Schwerster Taifun seit 50 Jahren fegt über Chinas Küste hinweg

Chinesen bringen sich in Sicherheit Chinesen erwarten den Taifun Saomai
(Foto: Keystone)

Der schwere Taifun "Saomai" ist über die ostchinesische Küste hinweggefegt. Aus der Provinz Fujian wurden bisher 2 Tote und 12 Vermisste gemeldet. Mehr als 80 Menschen wurden verletzt und 1,5 Millionen aus ihren Häusern vertrieben.

Nach ersten Berichten wurden allein im schwer betroffenen Kreis Cangnan in der Provinz Zhejiang mehr als 1000 Häuser zerstört sowie Strom- und Kommunikationsverbindungen unterbrochen.

Der Wirbelsturm hatte über Nacht plötzlich an Stärke gewonnen. Mit Windgeschwindigkeiten von mehr als 216 Stundenkilometern traf "Saomai" am Nachmittag (Ortszeit) südlich von Schanghai auf Festland und zog mit heftigen Regenfällen über den Südosten Chinas hinweg.

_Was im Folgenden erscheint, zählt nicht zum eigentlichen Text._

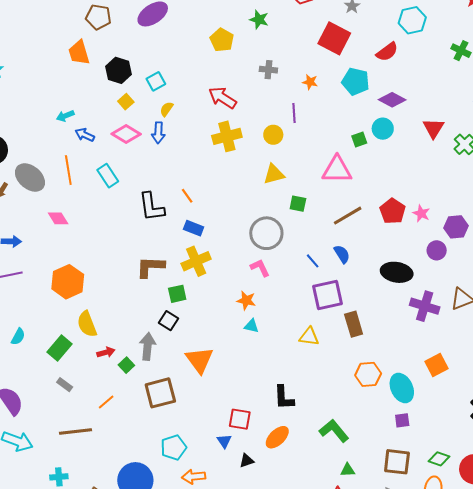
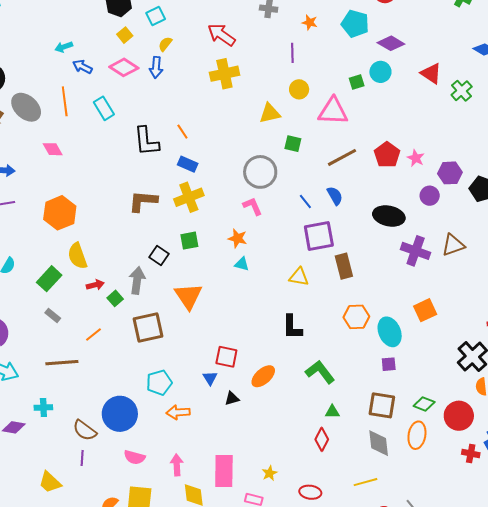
red triangle: (433, 128) -> (431, 73), turned -30
yellow circle: (273, 135) -> (299, 89), moved
green square: (177, 294) -> (189, 241), moved
black L-shape: (284, 398) -> (292, 327), moved

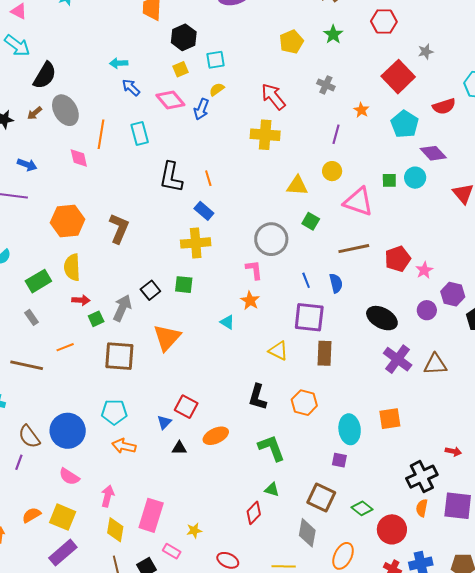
orange line: (65, 101) -> (101, 134), moved
brown L-shape: (143, 201) -> (119, 228), moved, turned 92
orange star: (237, 238) -> (250, 301), moved
orange hexagon: (356, 317) -> (304, 403), moved
orange ellipse: (417, 435) -> (343, 556), moved

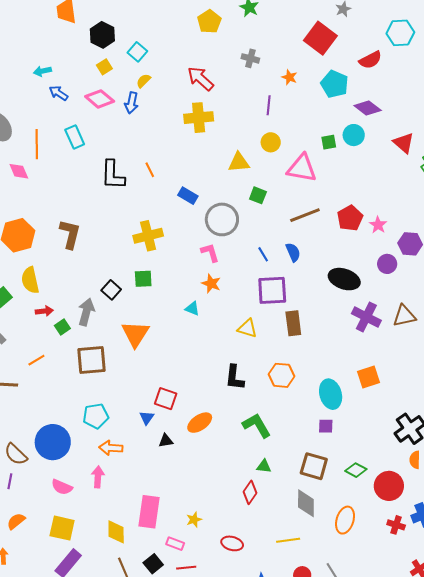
cyan square: (216, 60) -> (137, 52), turned -30
blue rectangle: (204, 211) -> (188, 196), moved
pink arrow: (108, 496) -> (98, 477), moved
orange semicircle: (32, 515) -> (16, 521), moved

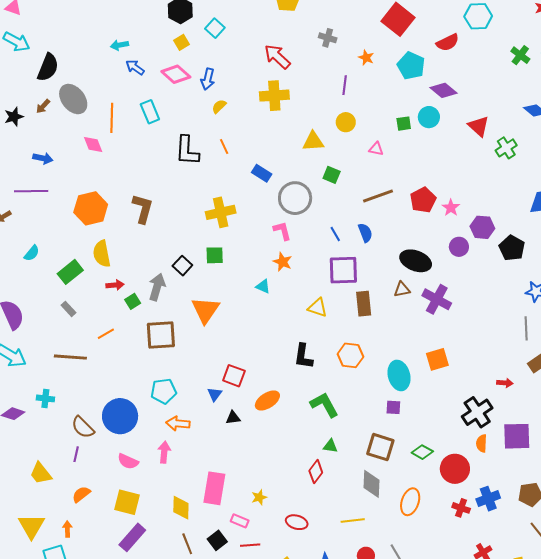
yellow semicircle: (143, 81) -> (219, 106), moved
pink triangle: (302, 168) -> (376, 149), size x0.5
brown triangle: (404, 316) -> (402, 290), moved, size x0.7

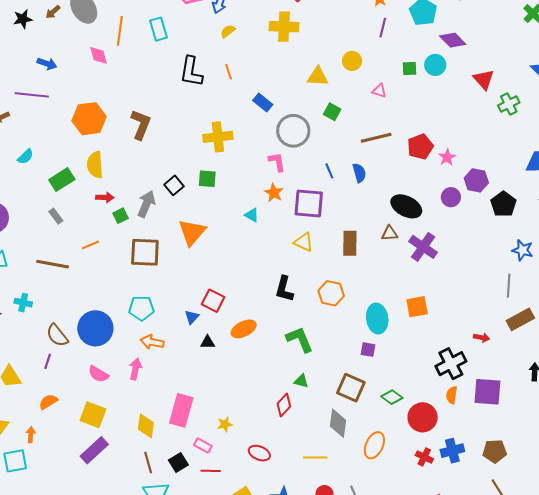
purple line: (345, 85) -> (383, 28), moved
purple square: (343, 270) -> (309, 203), moved

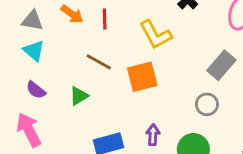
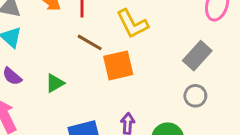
brown line: (99, 62) -> (90, 42), moved
gray circle: (207, 104) -> (195, 96), moved

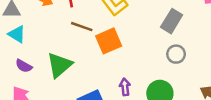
green triangle: (55, 83) -> (59, 65), size x1.6

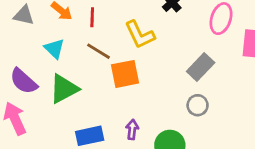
cyan triangle: (17, 34) -> (54, 49), moved
purple semicircle: (24, 66) -> (24, 81), size x1.5

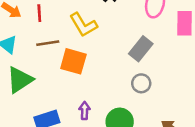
brown line: (98, 51) -> (48, 43), turned -35
orange square: (125, 74) -> (73, 61), turned 32

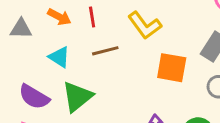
orange square: (73, 61) -> (172, 68), moved

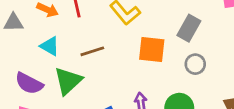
brown line: (105, 51) -> (92, 51), moved

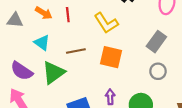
orange square: (152, 49) -> (111, 57), moved

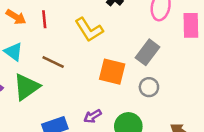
brown line: (76, 51) -> (53, 62), turned 36
orange square: (111, 57) -> (112, 72), moved
purple arrow: (110, 97) -> (93, 116), turned -120

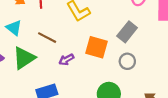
purple arrow: (93, 116) -> (66, 60), moved

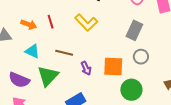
orange square: (97, 47) -> (113, 67), moved
purple arrow: (66, 60) -> (86, 68), turned -72

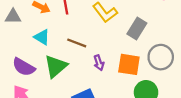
gray rectangle: (134, 30) -> (137, 28), moved
gray circle: (141, 57) -> (161, 57), size x1.5

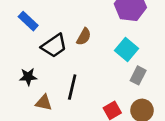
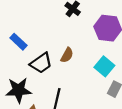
black star: (28, 77) -> (19, 90), size x1.6

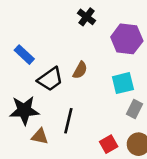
cyan square: (104, 66) -> (123, 83), turned 36

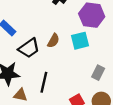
cyan square: (123, 83) -> (80, 41), moved

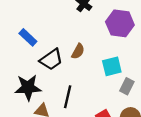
cyan square: (80, 41) -> (112, 66), moved

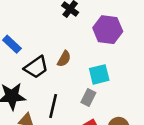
gray rectangle: (127, 86) -> (88, 98), moved

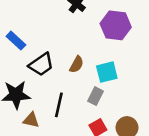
brown semicircle: (64, 59) -> (77, 64), moved

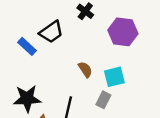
black trapezoid: (41, 64) -> (51, 32), moved
brown semicircle: (77, 64) -> (85, 69), turned -63

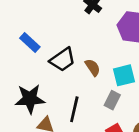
black trapezoid: (51, 32) -> (63, 60), moved

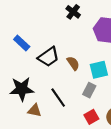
black line: (74, 109) -> (58, 98), turned -48

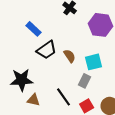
blue rectangle: (22, 43) -> (34, 29), moved
black line: (58, 98) -> (64, 97), moved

Es sei der "stärkste Taifun in der Region seit 50 Jahren", sagte der kommunistische Parteichef der betroffenen Provinz Zhejiang, Xi Jinping.

Fernsehbilder zeigten, wie riesige Wellen die Küste trafen. In der Provinz Zhejiang wurden bedrohte Gebieten mit rund 999 000 Menschen evakuiert, in der Nachbarprovinz Fujian brachten sich 570 000 Bewohner in Sicherheit.

In Zhejiang und Fujian kehrten vor dem Eintreffen des Sturms mehr als 44 000 Schiffe in die Häfen zurück. Mehrere Schiffe kenterten indes auf See.

"Saomai" Er ist bereits der achte Taifun in China in diesem Jahr. Er folgt dem Taifun "Prapiroon", der am vergangenen Wochenende in Südostchina 80 Menschen in den Tod riss.

Unmittelbar hinter "Saomai" nähert sich bereits "Bopha" als neunter Tropensturm oder Taifun der chinesischen Küste. Sollte er sich "Saomai" weiter nähern, könnten sich die Stürme in ihrer Heftigkeit gegenseitig verstärken, warnten Meteorologen.

Bei Unwettern starben oder verschwanden in China in diesem Jahr bereits mehr als 2000 Menschen, wie das chinesische Rote Kreuz mitteilte.

Fünf Millionen Wohnhäuser und 32 Millionen Hektar Agrarland seien zerstört worden. Die Staatsagentur Xinhua sprach von einem "schrecklichen Jahr".